(IslamToday ID) – Guru Besar Hukum Pidana Universitas Gadjah Mada (UGM) Yogyakarta, Edward Omar Sharif Hiariej atau akrab disapa Eddy OS Hiariej dilantik sebagai Wakil Menteri Hukum dan HAM (Wamenkumham), Rabu (23/12/2020). Pria kelahiran Ambon, 10 April 1973 itu meraih gelar profesor di usia yang terbilang muda yakni 37 tahun.
Selama ini, Eddy dikenal sebagai sosok akademisi yang kerap dimintai pendapat terkait isu-isu di bidang hukum. Eddy juga tercatat beberapa kali menjadi ahli dalam persidangan. Salah satunya, ia dihadirkan sebagai ahli dalam sidang kasus penodaan agama yang menjerat Basuki Tjahaja Purnama alias Ahok pada 2017 lalu.
Namun, kehadiran Eddy pada saat itu sempat menimbulkan persoalan yang membuat jaksa penuntut umum menolak kesaksian Eddy. Pasalnya, kata jaksa Ali Mukartono, Eddy sempat menghubungi jaksa dan menyatakan bahwa dirinya akan diajukan sebagai saksi ahli oleh penasihat hukum jika jaksa tak menghadirkannya sebagai ahli. Jaksa sendiri sudah berniat akan mengajukan Eddy sebagai saksi ahli hukum pidana.
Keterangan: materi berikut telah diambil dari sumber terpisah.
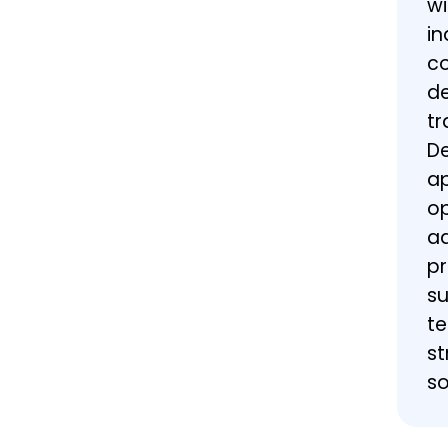
wi
in
co
de
tr
De
ap
op
ad
pr
su
te
st
so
“Asumsi saya terjadi hubungan antara penasihat hukum dengan yang bersangkutan. Padahal yang bersangkutan tahu bahwa dia menjadi ahli, itu yang mengajukan penyidik, bukan penasihat hukum,” kata Ali saat itu seperti dikutip dari Kompas, Rabu (23/12/2020).
Selain itu, nama Eddy juga sempat menjadi perbincangan ketika ia menjadi ahli dalam sidang perselisihan hasil Pilpres 2019 di Mahkamah Konstitusi (MK). Saat itu, Eddy dihadirkan sebagai ahli oleh pasangan Capres-Cawapres nomor urut 01 Jokowi-Maruf.
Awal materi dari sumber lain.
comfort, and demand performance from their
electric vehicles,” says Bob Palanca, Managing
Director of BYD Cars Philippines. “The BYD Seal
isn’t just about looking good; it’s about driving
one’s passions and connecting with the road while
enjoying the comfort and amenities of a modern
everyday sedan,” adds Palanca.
Dalam sidang tersebut, kredibilitas Eddy sempat dipertanyakan Bambang Widjojanto yang saat itu menjadi Ketua Tim Hukum pasangan Prabowo-Sandi. Ketika itu, Bambang menanyakan berapa banyak buku dan jurnal internasional yang ditulis Eddy terkait persoalan pemilu. Eddy mengakui dirinya memang belum pernah menulis buku yang spesifik membahas soal pemilu.
Namun, ia menekankan seorang profesor atau guru besar bidang hukum harus menguasai asas dan teori untuk menjawab segala persoalan hukum. “Saya selalu mengatakan, yang namanya seorang guru besar, seorang profesor hukum, yang pertama harus dikuasai itu bukan bidang ilmunya,” ujar Eddy dalam sidang lanjutan sengketa hasil Pilpres di Gedung MK, Jakarta Pusat, Jumat (21/6/2019).
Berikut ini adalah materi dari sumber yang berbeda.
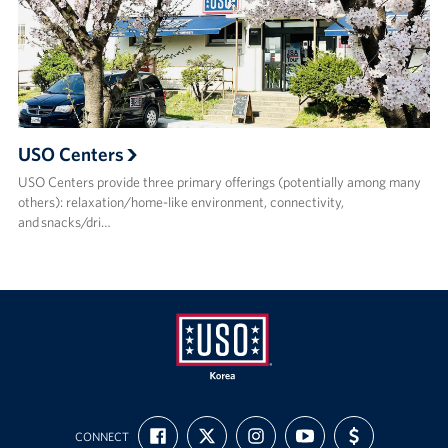
USO Centers
USO Centers provide three primary offerings (potentially among many
others): relaxation/home-like environment, connectivity,
and snacks/dri…
USO
FIND
FOLLOW
FOLLOW
SUBSCRIBE
SUPPORT
Korea
CONNECT
US
US
US
TO
US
Eddy juga pernah menjadi ahli dalam sidang kasus kematian Wayan Mirna Salihin yang kerap dikenal sebagai kasus kopi sianida.
Kendati kini bergabung dalam pemerintahan, Eddy juga dikenal sebagai salah satu sosok yang mengkritik UU Cipta Kerja. Ia mengatakan, UU Cipta Kerja berpotensi menjadi “macan kertas” karena tidak memiliki sanksi yang efektif. Ia juga menilai UU Cipta Kerja tidak sesuai prinsip titulus et lex rubrica et lex yang berarti isi dari suatu pasal itu harus sesuai dengan judul babnya.
“Dia (UU Cipta Kerja) bisa sebagai macan kertas. Artinya apa? Artinya sanksi pidana dan sanksi-sanksi lainnya bisa jadi dia tidak bisa berlaku efektif,” kata Eddy dikutip dari Tribun News, Rabu (7/10/2020).
“Saya melihat dalam RUU Cipta Kerja itu ada sanksi pidana di dalamnya, tetapi di atas tertulisnya adalah sanksi administrasi. Padahal sanksi administrasi dan sanksi pidana itu adalah dua hal yang berbeda secara prinsip. Jadi judulnya sanksi administrasi, sementara di bawahnya itu sanksi pidana isinya,” tambah Eddy.
Ia juga menilai ada kesalahan konsep penegakan hukum dalam UU Cipta Kerja, terutama terkait pertanggungjawaban korporasi ketika melakukan pelanggaran. Sebab, dalam UU itu pertanggungjawaban korporasi berada dalam konteks administrasi atau perdata.
Namun, aturan tersebut juga memuat sanksi pemidanaan bagi korporasi. “Ujug-ujug ada sanksi pidana yang dijatuhkan kepada koorporasi dan celakanya itu adalah pidana penjara,” katanya. [wip]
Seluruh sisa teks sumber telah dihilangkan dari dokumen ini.